Improvisation of both the free and conducted varieties stands out even more in these conservative musical times, as this album shows. Kraabel picks up her alto sax only for the second (small ensemble) LAST, while in the first she’s both composer and conductor regardless of how blurred the line between one and the other, and indeed the line between free and conducted improvisation, might be.
In both LAST cases Robert Wyatt’s seemingly ever more plaintive (recorded) singing is the only common thing. Given such settings it acts as a point of reference for those who need such things, while on more creative grounds it serves as an axis around which the music coalesces, although inevitably any relation between the two is at best tangential.
Thus the listener has to work hard; this is not music that merely blots out the silence. The large ensemble on LAST1 is grounded in the passing moments, and indeed collectively intent on marking each and every one of them, in a manner that more pre-determined music cannot, while the recurrence of what is essentially Wyatt’s vocal motif has the effect of edging the results a little closer to the realm of art song.
Contrast is deeply felt in the small ensemble’s work, and not merely in terms of density and tonal colour. The profoundly unassuming work of the Spontaneous Music Ensemble (in its Trevor Watts / John Stevens incarnation in particular) is evoked in the quieter passages, but Wyatt’s voice threads the two pieces together in a way that doesn’t serve the trivial business of continuity.
Discography
(1) LAST1 (for large ensemble); (2) LAST2 (for small ensemble) (55.54)

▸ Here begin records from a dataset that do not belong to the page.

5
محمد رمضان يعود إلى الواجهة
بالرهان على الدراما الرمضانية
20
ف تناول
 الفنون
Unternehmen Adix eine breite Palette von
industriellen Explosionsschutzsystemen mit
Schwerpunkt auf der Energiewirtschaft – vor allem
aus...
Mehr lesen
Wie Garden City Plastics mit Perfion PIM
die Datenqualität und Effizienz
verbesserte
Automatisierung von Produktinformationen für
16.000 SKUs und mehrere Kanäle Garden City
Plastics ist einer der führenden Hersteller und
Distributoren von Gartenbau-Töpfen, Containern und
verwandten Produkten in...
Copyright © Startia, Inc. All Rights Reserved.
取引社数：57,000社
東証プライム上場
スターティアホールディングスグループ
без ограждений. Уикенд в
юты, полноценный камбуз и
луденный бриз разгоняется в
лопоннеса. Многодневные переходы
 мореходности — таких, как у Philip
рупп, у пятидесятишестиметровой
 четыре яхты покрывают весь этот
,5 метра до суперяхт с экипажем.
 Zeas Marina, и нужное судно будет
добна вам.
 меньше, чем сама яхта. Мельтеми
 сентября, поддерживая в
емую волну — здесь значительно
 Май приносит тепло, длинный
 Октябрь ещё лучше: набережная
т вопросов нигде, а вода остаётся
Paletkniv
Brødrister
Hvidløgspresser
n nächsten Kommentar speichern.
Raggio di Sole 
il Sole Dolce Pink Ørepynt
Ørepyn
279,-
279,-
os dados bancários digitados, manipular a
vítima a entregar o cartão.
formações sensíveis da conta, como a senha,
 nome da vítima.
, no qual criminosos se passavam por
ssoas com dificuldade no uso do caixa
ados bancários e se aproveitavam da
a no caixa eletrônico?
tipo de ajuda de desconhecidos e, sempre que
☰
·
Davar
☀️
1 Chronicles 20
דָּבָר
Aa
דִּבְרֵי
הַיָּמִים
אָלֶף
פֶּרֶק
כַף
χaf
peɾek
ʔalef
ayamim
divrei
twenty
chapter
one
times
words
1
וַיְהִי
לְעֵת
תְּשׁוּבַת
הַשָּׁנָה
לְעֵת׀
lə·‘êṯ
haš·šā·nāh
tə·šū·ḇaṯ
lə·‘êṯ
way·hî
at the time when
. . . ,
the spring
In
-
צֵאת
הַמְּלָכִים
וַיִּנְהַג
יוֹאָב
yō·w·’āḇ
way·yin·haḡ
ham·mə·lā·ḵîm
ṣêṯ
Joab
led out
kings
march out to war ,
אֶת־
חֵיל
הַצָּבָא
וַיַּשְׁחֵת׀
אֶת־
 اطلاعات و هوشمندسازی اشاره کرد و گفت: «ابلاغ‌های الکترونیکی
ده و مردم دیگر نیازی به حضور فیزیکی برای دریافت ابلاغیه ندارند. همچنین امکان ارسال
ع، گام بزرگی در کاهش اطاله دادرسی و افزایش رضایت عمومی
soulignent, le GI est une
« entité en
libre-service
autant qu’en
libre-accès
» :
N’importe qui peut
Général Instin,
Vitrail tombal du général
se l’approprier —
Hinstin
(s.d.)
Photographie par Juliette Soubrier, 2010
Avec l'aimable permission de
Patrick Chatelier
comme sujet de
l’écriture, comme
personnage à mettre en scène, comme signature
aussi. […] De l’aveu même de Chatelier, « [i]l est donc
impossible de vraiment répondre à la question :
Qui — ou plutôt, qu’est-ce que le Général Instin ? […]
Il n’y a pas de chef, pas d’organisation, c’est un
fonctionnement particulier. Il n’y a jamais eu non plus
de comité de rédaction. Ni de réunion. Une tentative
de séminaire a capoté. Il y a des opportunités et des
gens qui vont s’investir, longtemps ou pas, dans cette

(1) Roland Ramanan (t); Caroline Hall (tb); David Jago (tb); Neil Metcalfe (f); Alex Ward (cl); Tom Ward (bcl); Sue Lynch (ts, 2nd cond); Cath Roberts (bs); Philipp Wachsmann (vn); Hannah Marshall (clo); Veryan Weston (p); Jackie Walduck (vib); Seth Bennett (b); Guillaume Vitard (b); Mark Sanders (pc); Kraabel (comp, cond). Café Oto, London, 12 March 2016.
(2) Kraabel (as, dir); Maggie Nichols (v); John Edwards (b); Richard E. Harrison (pc). Café Oto, London, 11 December 2017.